[CSDb] - User Forums

Welcome to our latest new user megasoftargentina ! (Registered 2024-04-16)

You are not logged in - nap

CSDb User Forums

Forums > C64 Coding > Sorting

2007-10-08 16:08

Oswald

Registered: Apr 2002
Posts: 5017

Sorting

are sorters really so slow in games? :) I have made my unrolled version for my theoretical game (;), and it takes 132 rlines to sort 32 numbers o_O worst case is ~200 lines. tho when its the case of 4 numbers have to be swapped only it does the job in ~10 lines. wastes a lot of memory but I like it :)

... 193 posts hidden. Click here to view all posts....

2017-08-13 19:26

doynax
Account closed

Registered: Oct 2004
Posts: 212

Very neat. I never would have considered doing a sparse bucket sort :)

Oh, and you probably shouldn't take my stated radix sort timings at face-value. The sparse sort implementation may easily be faster already.
Plus counting sorting cycles in isolation is a bit of a limited model. A major part depends on whether the sorting steps slot into the game's actor and multiplexer updates such that the loops may be folded and loaded data reused.

(Off-topic, but the coarse bucket sort method can be improved for less frantic applications by using a stable sort while cycling through the remainders as offsets for the division table lookup each frame, eventually reaching the correct order for static displays. It helps if the permutation is chosen to minimize settling errors, and perhaps using a prime divisor or randomized shuffle to avoid interference against sprite movement.)

2017-08-14 07:08

ChristopherJam

Registered: Aug 2004
Posts: 1370

Quoting doynax

Very neat. I never would have considered doing a sparse bucket sort :)

Thanks!

Quote:

Oh, and you probably shouldn't take my stated radix sort timings at face-value. The sparse sort implementation may easily be faster already.
Plus counting sorting cycles in isolation is a bit of a limited model. A major part depends on whether the sorting steps slot into the game's actor and multiplexer updates such that the loops may be folded and loaded data reused.
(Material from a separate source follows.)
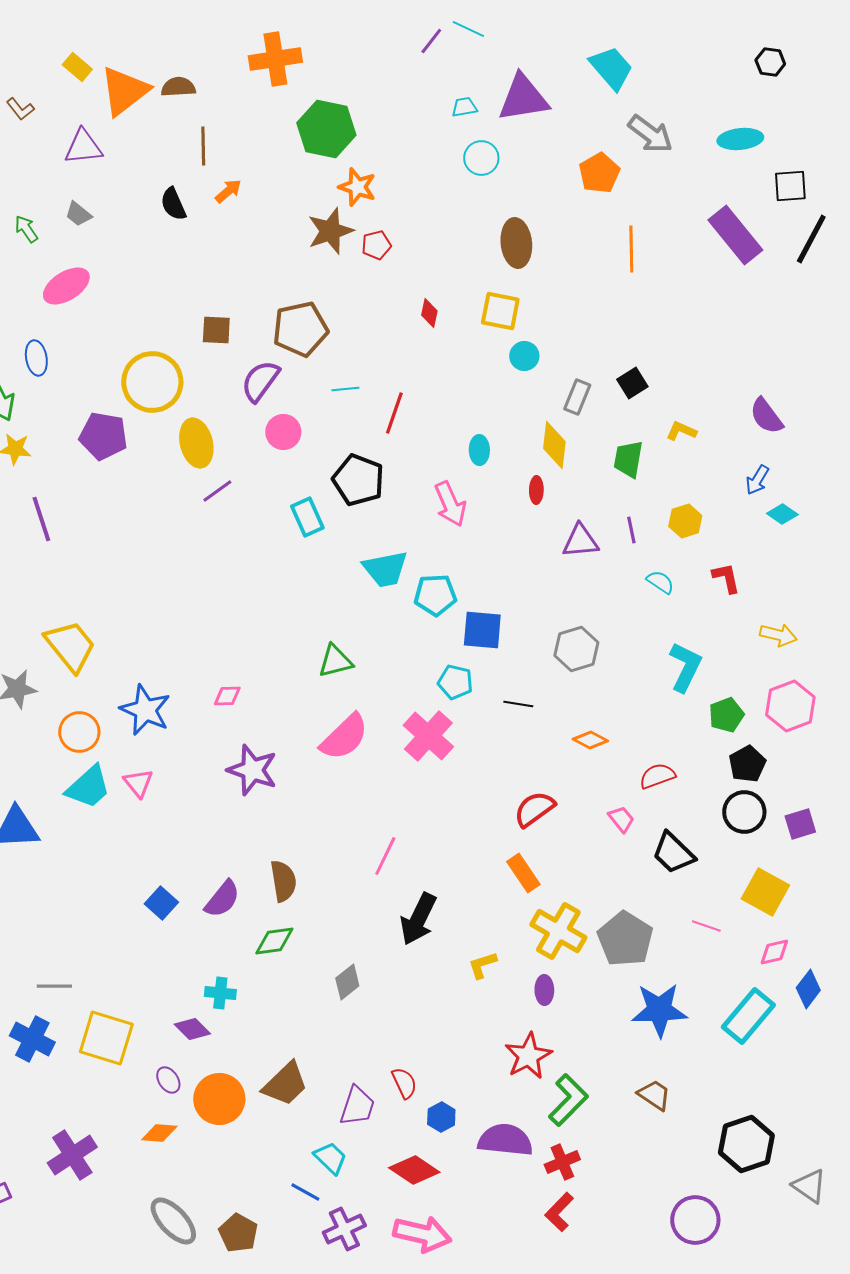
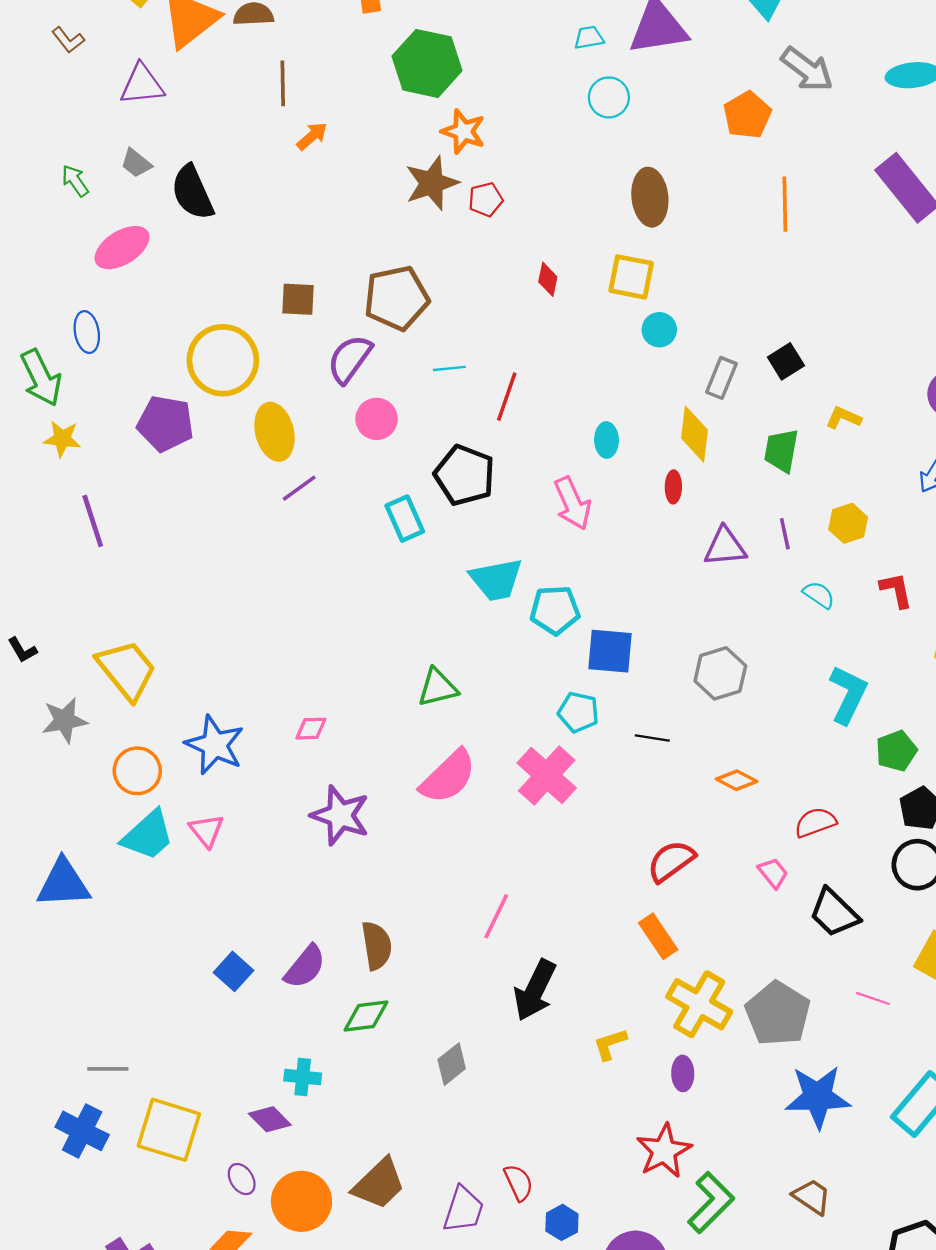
black semicircle: (173, 204) -> (192, 192), moved, size x1.4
Yes, I wasn't sure how best to benchmark. Code as posted has an unrolled loop for pulling out the indices into a linear list, so the time for subsequent 'fetch next index' operations is just 10 cycles per actor (inc *+4:ldy $xxxx:bmi noneleft), for a total of 2742 cycles per frame (43.5 raster lines) to sort and then fetch 32 indices.

FWIW most of the time is "per used bucket", so if there are only 24(?) distinct Y values, I suspect I'd come out ahead, but if there are that many horizontally aligned enemies a zone sort's likely to be sufficient anyway.

I did experiment with just inserting into the sparse bucket list in the sort call (34 cycles per actor, 17.2 raster lines), then only pulling them out as required, but that basically requires either coroutines or a lot of loading and storing of sentinels, so my best fetch time was up around 62 cycles per actor, for a fairly unappealing total of (34+62)*32=3072 cycles per frame (48.7 raster lines)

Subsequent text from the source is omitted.